*** Extracted material Section Begins ***

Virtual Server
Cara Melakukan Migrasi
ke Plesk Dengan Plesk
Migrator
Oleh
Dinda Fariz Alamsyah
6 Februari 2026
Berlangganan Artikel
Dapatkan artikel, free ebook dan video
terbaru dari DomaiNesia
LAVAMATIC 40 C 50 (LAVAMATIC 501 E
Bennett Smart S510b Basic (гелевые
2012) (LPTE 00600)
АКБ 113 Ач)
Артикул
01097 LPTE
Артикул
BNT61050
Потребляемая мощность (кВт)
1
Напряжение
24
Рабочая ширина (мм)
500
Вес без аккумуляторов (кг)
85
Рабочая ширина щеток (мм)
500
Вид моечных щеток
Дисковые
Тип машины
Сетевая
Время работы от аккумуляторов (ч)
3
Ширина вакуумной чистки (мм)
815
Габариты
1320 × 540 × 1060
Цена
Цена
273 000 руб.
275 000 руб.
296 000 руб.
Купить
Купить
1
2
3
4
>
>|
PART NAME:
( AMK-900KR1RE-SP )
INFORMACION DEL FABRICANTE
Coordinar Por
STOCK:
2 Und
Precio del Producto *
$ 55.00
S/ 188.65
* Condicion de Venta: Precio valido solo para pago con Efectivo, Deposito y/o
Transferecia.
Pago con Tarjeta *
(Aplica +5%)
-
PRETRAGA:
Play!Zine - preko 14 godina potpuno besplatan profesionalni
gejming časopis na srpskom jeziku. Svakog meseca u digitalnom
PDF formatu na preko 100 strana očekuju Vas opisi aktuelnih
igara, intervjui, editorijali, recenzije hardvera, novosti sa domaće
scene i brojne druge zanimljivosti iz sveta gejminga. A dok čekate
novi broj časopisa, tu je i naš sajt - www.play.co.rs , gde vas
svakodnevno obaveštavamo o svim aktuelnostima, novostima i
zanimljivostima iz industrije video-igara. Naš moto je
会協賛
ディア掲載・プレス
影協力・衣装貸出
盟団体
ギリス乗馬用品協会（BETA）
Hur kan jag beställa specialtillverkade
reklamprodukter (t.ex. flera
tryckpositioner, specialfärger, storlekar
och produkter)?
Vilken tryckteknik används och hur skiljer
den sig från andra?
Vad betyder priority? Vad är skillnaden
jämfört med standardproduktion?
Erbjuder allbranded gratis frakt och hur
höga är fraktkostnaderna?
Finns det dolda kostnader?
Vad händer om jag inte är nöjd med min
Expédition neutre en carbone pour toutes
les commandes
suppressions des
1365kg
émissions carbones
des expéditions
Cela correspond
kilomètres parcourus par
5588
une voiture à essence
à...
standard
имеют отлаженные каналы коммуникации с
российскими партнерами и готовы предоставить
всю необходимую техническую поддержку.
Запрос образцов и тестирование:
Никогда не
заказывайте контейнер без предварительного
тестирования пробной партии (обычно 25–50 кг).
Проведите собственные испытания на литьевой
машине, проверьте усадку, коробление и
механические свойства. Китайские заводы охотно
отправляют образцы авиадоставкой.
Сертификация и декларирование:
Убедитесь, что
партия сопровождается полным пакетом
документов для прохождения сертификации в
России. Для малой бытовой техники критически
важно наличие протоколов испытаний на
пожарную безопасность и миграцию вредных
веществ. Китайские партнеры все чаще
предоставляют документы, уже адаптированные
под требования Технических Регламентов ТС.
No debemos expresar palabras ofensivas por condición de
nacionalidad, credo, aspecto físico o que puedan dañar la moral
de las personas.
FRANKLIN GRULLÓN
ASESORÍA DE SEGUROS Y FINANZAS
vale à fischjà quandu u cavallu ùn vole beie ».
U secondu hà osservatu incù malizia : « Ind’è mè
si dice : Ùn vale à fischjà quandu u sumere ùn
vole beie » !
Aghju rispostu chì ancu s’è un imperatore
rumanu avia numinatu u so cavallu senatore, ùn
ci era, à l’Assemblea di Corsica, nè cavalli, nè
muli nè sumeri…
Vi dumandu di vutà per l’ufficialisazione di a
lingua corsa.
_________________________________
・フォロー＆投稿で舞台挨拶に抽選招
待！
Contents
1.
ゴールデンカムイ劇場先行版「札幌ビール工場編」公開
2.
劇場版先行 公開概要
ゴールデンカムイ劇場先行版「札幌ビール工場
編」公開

*** Extracted material Section Ends ***

▶ _What you need to do_:
Show all lines from the data above in which the word "щеток" appears.

▶ _Solution for this problem_:
Рабочая ширина щеток (мм)
Вид моечных щеток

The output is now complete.